PDS Tech Inc Vendor Risk Manager in Menlo Park, California
PDS Tech is seeking an experienced Vendor Risk Manager for a great technology client in Menlo Park, CA for a 9-month contract.
If interested, please send your resume to Amy Bush at firstname.lastname@example.org or call 214-296-2450.
About the Role:
Anticipate, identify, monitor, and mitigate risks associated with third-party technology providers.
Completion of routine compliance assessment and analysis of vendor information security practices and governance, legal, and industry compliance.
Tasked with compiling data and completing documentation related to vendor risk, as well as ensuring that the issues that arise are appropriately captured, assessed, and mitigated to acceptable levels.
Develop, coordinate, and implement vendor risk management frameworks, policies and processes within a broader enterprise, operational and IT risk management model.
Coordinate the identification and ranking of vendor risks.
Coordinate the classification and tiering of vendors by risks and risk impacts.
Build communication and escalation plans around vendor risk management activities within the enterprise.
Understand and apply relevant regulatory and legal compliance requirements (under direct supervision of the Legal team partner).
Develop, monitor and possibly execute vendor remediation actions and mitigation plans when risks or events are identified.

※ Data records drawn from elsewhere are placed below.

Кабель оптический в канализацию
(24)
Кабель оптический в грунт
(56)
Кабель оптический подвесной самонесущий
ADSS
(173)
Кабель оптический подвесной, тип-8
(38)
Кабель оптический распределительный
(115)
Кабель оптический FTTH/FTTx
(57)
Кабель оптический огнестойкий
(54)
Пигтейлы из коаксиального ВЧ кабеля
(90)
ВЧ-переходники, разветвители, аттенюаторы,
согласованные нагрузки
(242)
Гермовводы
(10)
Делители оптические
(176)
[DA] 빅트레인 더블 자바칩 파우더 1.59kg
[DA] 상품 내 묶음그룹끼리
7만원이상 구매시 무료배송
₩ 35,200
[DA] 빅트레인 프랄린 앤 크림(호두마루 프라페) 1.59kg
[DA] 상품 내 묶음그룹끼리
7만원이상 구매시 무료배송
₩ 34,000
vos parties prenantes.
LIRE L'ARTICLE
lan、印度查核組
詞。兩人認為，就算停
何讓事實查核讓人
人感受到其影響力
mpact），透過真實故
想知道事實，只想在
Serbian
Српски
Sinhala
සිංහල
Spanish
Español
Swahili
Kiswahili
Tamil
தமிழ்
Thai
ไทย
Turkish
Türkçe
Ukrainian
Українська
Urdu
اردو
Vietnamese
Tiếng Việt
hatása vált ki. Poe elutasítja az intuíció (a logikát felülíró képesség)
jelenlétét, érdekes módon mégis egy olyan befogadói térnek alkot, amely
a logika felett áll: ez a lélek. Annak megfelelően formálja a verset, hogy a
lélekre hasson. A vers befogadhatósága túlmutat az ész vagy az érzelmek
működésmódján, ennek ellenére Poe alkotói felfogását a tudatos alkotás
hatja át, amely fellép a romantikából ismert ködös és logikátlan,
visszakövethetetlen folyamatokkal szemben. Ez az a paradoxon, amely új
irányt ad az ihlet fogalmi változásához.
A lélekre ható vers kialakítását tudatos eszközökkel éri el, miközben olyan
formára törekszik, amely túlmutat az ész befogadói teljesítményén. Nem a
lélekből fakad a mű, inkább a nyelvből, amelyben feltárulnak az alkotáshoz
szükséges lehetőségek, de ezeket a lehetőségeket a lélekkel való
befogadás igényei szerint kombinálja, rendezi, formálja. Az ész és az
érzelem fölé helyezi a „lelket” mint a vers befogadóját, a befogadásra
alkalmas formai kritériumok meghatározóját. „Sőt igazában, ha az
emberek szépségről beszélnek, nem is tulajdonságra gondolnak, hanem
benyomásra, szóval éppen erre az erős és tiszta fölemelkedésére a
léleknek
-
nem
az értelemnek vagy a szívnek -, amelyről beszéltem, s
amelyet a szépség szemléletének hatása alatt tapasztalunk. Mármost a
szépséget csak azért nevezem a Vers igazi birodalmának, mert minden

Ensure third- (and increasingly, fourth) party vendor regulatory compliance.
Track identified risks and risk events.
Influence vendors and business partners to ensure compliance with risk management policies.

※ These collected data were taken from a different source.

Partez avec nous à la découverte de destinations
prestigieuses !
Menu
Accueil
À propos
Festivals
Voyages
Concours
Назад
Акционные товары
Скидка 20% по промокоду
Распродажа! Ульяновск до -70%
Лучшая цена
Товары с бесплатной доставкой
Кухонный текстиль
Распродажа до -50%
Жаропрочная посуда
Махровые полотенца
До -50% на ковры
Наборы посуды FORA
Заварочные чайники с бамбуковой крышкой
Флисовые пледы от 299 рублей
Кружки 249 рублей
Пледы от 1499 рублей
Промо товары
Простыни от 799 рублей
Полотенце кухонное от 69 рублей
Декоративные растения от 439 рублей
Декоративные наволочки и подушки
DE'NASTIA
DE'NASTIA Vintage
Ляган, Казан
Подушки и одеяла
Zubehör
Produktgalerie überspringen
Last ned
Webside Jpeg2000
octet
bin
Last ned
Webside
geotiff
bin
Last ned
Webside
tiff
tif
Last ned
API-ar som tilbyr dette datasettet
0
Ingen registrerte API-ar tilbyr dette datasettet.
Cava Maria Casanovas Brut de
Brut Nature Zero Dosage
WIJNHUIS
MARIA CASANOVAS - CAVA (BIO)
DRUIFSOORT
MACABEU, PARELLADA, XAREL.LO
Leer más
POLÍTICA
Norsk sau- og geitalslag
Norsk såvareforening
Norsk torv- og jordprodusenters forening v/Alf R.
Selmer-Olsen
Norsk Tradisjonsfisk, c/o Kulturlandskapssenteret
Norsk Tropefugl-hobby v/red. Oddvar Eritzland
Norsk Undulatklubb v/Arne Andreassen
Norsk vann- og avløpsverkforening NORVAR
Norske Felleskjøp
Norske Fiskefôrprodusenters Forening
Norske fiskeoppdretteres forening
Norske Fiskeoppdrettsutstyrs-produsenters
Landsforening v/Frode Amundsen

Collaborate as appropriate with information security, compliance and/or disaster recovery and business continuity management to maintain an enterprise risk management program.
Communicate identified risk requirements and violations to internal stakeholders (and end users within the business) and responsible vendors while supporting the response to and addressing of these issues.

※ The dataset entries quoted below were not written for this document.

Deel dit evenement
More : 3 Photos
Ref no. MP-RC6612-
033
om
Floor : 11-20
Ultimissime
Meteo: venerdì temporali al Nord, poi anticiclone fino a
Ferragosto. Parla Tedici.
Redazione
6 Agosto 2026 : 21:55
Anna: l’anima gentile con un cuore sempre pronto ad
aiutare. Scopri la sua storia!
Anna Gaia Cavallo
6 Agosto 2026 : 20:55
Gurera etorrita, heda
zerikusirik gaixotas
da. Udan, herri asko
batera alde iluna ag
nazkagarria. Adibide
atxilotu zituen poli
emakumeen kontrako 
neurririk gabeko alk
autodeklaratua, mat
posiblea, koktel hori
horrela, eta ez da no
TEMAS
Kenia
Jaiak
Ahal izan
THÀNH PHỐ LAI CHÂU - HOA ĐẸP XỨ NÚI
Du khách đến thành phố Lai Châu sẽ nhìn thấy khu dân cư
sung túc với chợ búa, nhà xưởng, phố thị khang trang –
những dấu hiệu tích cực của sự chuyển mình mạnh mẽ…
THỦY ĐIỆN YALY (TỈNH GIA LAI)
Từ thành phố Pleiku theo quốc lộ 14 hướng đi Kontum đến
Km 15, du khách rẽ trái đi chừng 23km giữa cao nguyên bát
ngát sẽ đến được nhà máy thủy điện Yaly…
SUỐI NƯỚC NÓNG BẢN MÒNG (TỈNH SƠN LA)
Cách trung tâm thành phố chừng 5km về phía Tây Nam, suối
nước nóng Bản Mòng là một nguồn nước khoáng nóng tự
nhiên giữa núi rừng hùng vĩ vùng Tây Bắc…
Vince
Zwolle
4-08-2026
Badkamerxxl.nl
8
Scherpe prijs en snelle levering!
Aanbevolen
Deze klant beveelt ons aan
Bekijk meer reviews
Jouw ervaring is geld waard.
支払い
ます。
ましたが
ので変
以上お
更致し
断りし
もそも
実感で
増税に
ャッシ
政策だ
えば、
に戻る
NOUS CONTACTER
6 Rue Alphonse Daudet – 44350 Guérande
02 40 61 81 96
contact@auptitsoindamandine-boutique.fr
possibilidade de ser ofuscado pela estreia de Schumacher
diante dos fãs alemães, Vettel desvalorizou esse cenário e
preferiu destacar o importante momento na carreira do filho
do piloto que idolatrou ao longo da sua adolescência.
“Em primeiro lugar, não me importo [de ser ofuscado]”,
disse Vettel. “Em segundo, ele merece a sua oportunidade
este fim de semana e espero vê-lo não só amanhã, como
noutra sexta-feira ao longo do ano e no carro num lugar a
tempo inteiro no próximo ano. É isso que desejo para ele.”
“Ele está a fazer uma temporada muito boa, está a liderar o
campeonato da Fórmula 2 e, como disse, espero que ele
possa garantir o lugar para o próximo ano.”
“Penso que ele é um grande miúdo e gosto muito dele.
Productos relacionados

3 to 5 years hands-on experience in vendor risk management and compliance issues , or similar experience managing applications, projects or systems that require identification, evaluation and remediation of risk
Technical background or demonstrable understanding of a range of operational and IT risks and operations
Strong business background; experience gathering and interpreting risks and associated impacts in context of financial and operational concerns
Strong understanding of complex vendor risk-related issues through demonstrated experience managing vendor relationships, information security or regulatory compliance programs, and audits
Familiarity with local/regional/global industry and government regulations:
Sarbanes-Oxley Act (SOX)
Payment Card Industry Security [PCI] Standards
Health Insurance Portability and Accountability Act [HIPAA]
Bachelor’s Degree required.
MBA or other advanced degree is desirable
Certifications & Licenses:
CISA – Certified Information Systems Auditor
CISSP – Certified Information Systems Security Professional
CRMA - Certification in Risk Management Assurance
All qualified applicants will receive consideration for employment without regard to race, color, sex, sexual orientation, gender identity, religion, national origin, disability, veteran status, age, marital status, pregnancy, genetic information, or other legally protected status.